DISA director: Cyber threat forced new command to evolve on the fly

For Lt. Gen. Alan Lynn, director of the Defense Information Security Agency and commander of the Joint Force Headquarters Department of Defense Information Networks, or JFHQ-DODIN, who assumed both responsibilities in July, the ongoing cyber threat forced him to neglect his post at DISA for some time initially.

“My first three weeks in the job I never went to the headquarters – I was never at DISA headquarters cause I was wearing the other hat,” he told an audience at an event hosted by AFCEA’s D.C. chapter. “I was the commander of Joint Force Headquarters DODIN, and DISA had to wait.”

The headquarters opened with its initial operating capability in January. By September, it was “starting to take over the day-to-day functions assigned to U.S. Cyber Command in the area of operating and defending the networks,” DISA Vice Director Maj. Gen. Sarah Zabel said at the time. 

Lynn described how threats are evolving and becoming more persistent.

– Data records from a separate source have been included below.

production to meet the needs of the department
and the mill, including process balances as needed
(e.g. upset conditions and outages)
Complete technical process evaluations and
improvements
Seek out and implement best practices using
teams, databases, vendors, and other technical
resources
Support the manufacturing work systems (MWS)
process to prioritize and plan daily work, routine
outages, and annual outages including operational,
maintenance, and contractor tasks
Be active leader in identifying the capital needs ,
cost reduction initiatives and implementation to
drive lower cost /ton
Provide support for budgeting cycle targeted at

One incident he pointed to was the breach of the Joint Chiefs email service in August. “What was surprising about this [incident] is it was a hit hard and hit fast and it was like – they made a lot of noise – normally they try to sneak in,” he explained.

Given this persistent and evolving threat, Lynn and his team have been forced from the get-go to define how the nascent command will function. “For three weeks we went after this cyber event and worked to figure out ‘how do we now work as a new command’—the Joint Force Headquarters DODIN—how do we work this? Because it’s still in its infancy, it’s IOC…but the enemy doesn’t know that—they want to attack now,” he said. “So we spent the first three weeks working with the Joint Staff, network people inside the Pentagon, and it was an exciting time but it was non-stop to make that network what it needed to be.”     

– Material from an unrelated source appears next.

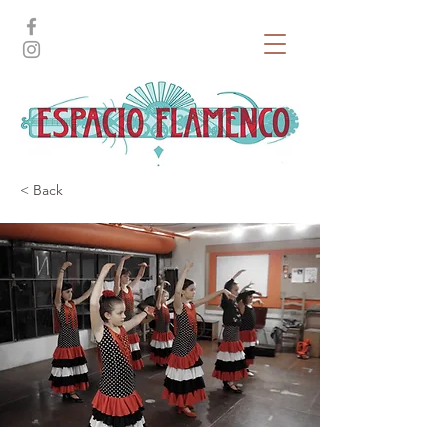
< Back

Lynn returned to a familiar analogy many in the cyber field use to describe the environment.  “Think about the Cold War, [except] it doesn’t cost [adversaries] that much to attack us. It costs money to fix it, it costs a lot of money to fix it. So if you’re looking at just chipping away at the United States and its infrastructure and its economy, what a neat way to do it—just a little at a time,” he said, describing the cyber threat as a long game.

Lynn’s comments harken back to something DOD CIO Terry Halverson said at a conference in September. “From a standpoint of cybersecurity, right now we’re on the wrong side of the financial spectrum here. We’re losing…The truth is, you can spend a little bit of money and a little bit of time and exploit some our weaknesses, and cause us to have to spend a lot of money, a lot of time,” he said. 

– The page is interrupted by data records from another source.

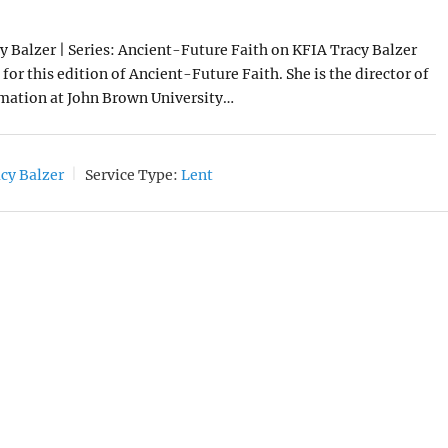
8
y Balzer | Series: Ancient-Future Faith on KFIA Tracy Balzer
for this edition of Ancient-Future Faith. She is the director of
rmation at John Brown University…
cy Balzer
Service Type:
Lent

When asked who the most capable adversary in cyberspace, Lynn replied “we are,” but refused to offer the next most capable adversary when pressed. “I don’t want to go into that because if I do that then I tip my hand on who’s doing good and who’s not in that space and I don’t want to talk about that because I’m fighting them.”

Lynn did, however, provide a useful explanation of the different roles both outfits he oversees possess in cyberspace. He referred to DISA as the build side, creating the infrastructure for cyberspace. “They’re building the domain. Cyberspace is considered a domain – it’s no different than land, sea and air. … If you’re a land force you can change the land a little bit; air, not much change is happening there; sea, probably not a lot of change happening there. But cyber, we build it. So we’re the ones that build cyberspace…It’s the one domain we build.”

Once DISA is informed by the cyber side of vulnerabilities in the network, DISA will patch it to prevent bugs in the future. The folks on the cyber side of the house are fighting inside the network against those trying to get in, he said. DISA will then build another network moving everyone over from an infected network to a more secure network following thwarted intrusions by the cyber folks, or turn “that infected network into a honeypot and we give [adversaries] information that we want them to know,” he added.  “So it’s a game—spy vs. spy.”